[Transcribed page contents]
Start of Block

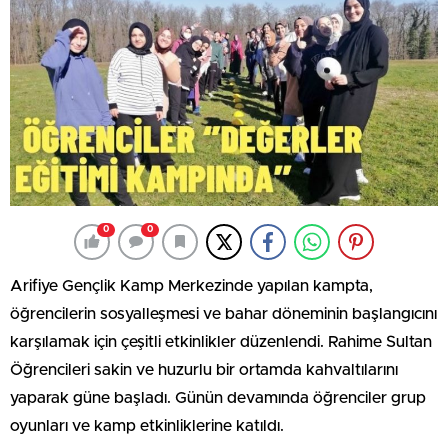
0
0
Arifiye Gençlik Kamp Merkezinde yapılan kampta,
öğrencilerin sosyalleşmesi ve bahar döneminin başlangıcını
karşılamak için çeşitli etkinlikler düzenlendi. Rahime Sultan
Öğrencileri sakin ve huzurlu bir ortamda kahvaltılarını
yaparak güne başladı. Günün devamında öğrenciler grup
oyunları ve kamp etkinliklerine katıldı.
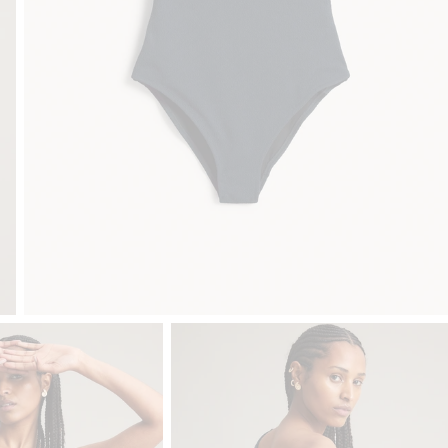
Klubowiczu darmowa dostawa od 150 zł
Kup teraz, a 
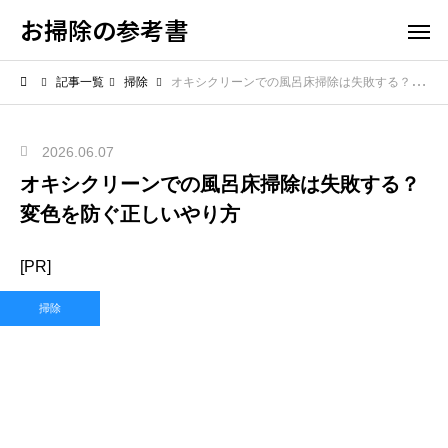
お掃除の参考書
記事一覧
掃除
オキシクリーンでの風呂床掃除は失敗する？変色を防ぐ正しいやり方
2026.06.07
オキシクリーンでの風呂床掃除は失敗する？
変色を防ぐ正しいやり方
[PR]
掃除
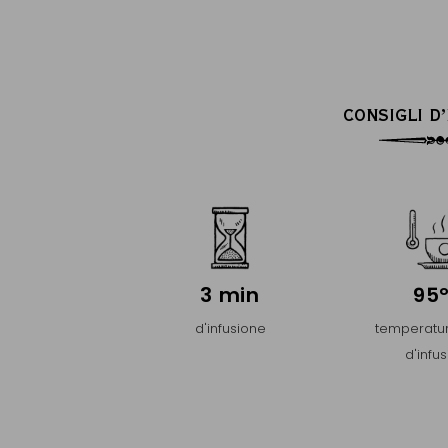
CONSIGLI D
3 min
95
d'infusione
temperatur
d'infu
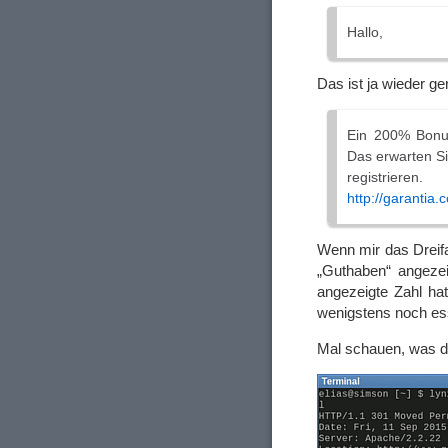
Hallo,
Das ist ja wieder 
Ein 200% Bonus 
Das erwarten Si
registrieren.
http://garantia.
Wenn mir das Dreif
„Guthaben“ angezei
angezeigte Zahl hat.
wenigstens noch e
Mal schauen, was das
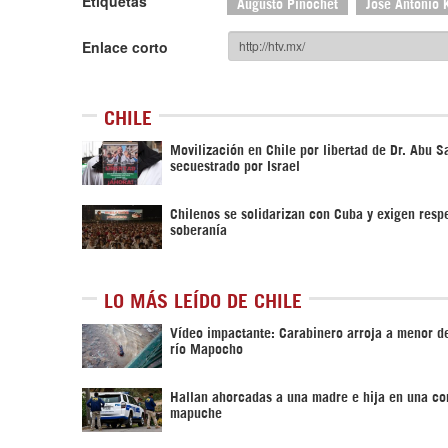
Etiquetas
Augusto Pinochet
José Antonio 
Enlace corto
CHILE
Movilización en Chile por libertad de Dr. Abu Sa
secuestrado por Israel
Chilenos se solidarizan con Cuba y exigen resp
soberanía
LO MÁS LEÍDO DE CHILE
Vídeo impactante: Carabinero arroja a menor d
río Mapocho
Hallan ahorcadas a una madre e hija en una c
mapuche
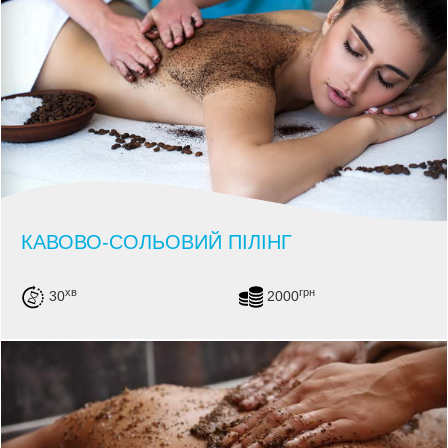
КАВОВО-СОЛЬОВИЙ ПІЛІНГ
хв
грн
30
2000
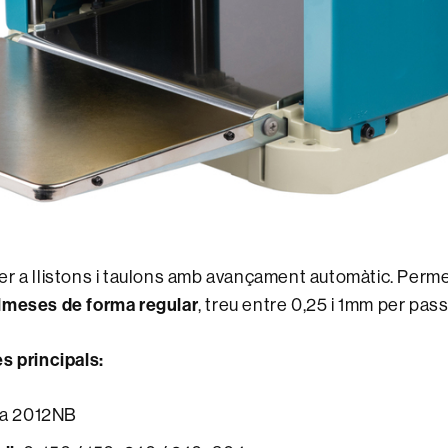
r a llistons i taulons amb avançament automàtic. Perm
lmeses de forma regular
, treu entre 0,25 i 1mm per pas
s principals:
ta 2012NB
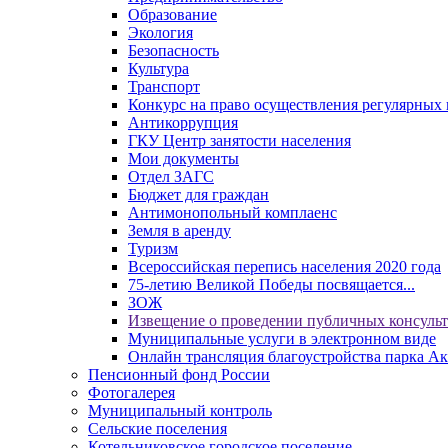
Образование
Экология
Безопасность
Культура
Транспорт
Конкурс на право осуществления регулярных 
Антикоррупция
ГКУ Центр занятости населения
Мои документы
Отдел ЗАГС
Бюджет для граждан
Антимонопольный комплаенс
Земля в аренду
Туризм
Всероссийская перепись населения 2020 года
75-летию Великой Победы посвящается...
ЗОЖ
Извещение о проведении публичных консуль
Муниципальные услуги в электронном виде
Онлайн трансляция благоустройства парка Ак
Пенсионный фонд России
Фотогалерея
Муниципальный контроль
Сельские поселения
Котельниковское городское поселение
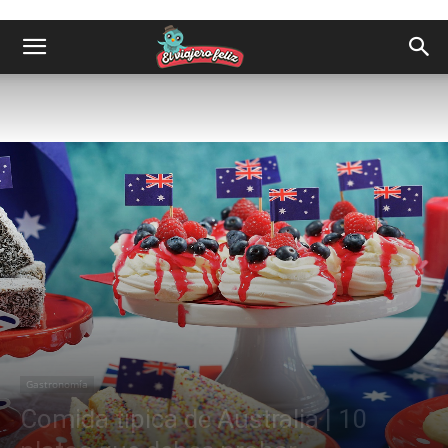
Gastronomía
Comida típica de Australia | 10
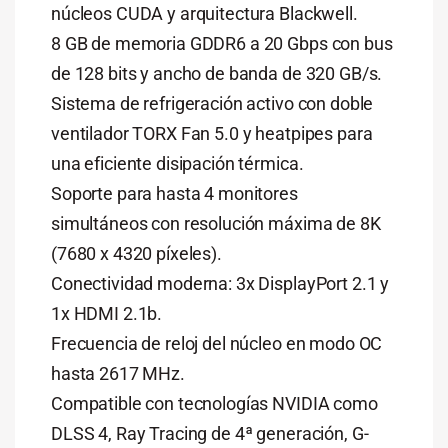
núcleos CUDA y arquitectura Blackwell.
8 GB de memoria GDDR6 a 20 Gbps con bus
de 128 bits y ancho de banda de 320 GB/s.
Sistema de refrigeración activo con doble
ventilador TORX Fan 5.0 y heatpipes para
una eficiente disipación térmica.
Soporte para hasta 4 monitores
simultáneos con resolución máxima de 8K
(7680 x 4320 píxeles).
Conectividad moderna: 3x DisplayPort 2.1 y
1x HDMI 2.1b.
Frecuencia de reloj del núcleo en modo OC
hasta 2617 MHz.
Compatible con tecnologías NVIDIA como
DLSS 4, Ray Tracing de 4ª generación, G-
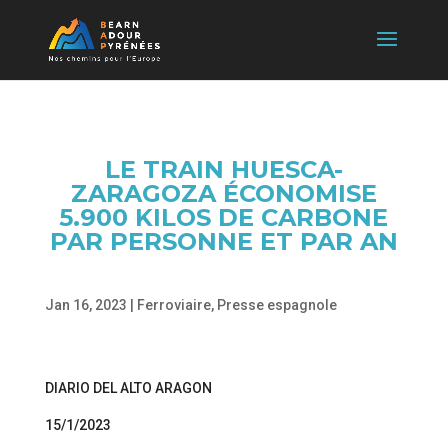
LE TRAIN HUESCA-
ZARAGOZA ÉCONOMISE
5.900 KILOS DE CARBONE
PAR PERSONNE ET PAR AN
Jan 16, 2023
|
Ferroviaire
,
Presse espagnole
DIARIO DEL ALTO ARAGON
15/1/2023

End of Block

From the line that contains "una eficiente disipación térmica." to the last line of the data above, inclusive, transcribe every line exactly and only those lines, omitting pictures.

una eficiente disipación térmica.
Soporte para hasta 4 monitores
simultáneos con resolución máxima de 8K
(7680 x 4320 píxeles).
Conectividad moderna: 3x DisplayPort 2.1 y
1x HDMI 2.1b.
Frecuencia de reloj del núcleo en modo OC
hasta 2617 MHz.
Compatible con tecnologías NVIDIA como
DLSS 4, Ray Tracing de 4ª generación, G-
LE TRAIN HUESCA-
ZARAGOZA ÉCONOMISE
5.900 KILOS DE CARBONE
PAR PERSONNE ET PAR AN
Jan 16, 2023
|
Ferroviaire
,
Presse espagnole
DIARIO DEL ALTO ARAGON
15/1/2023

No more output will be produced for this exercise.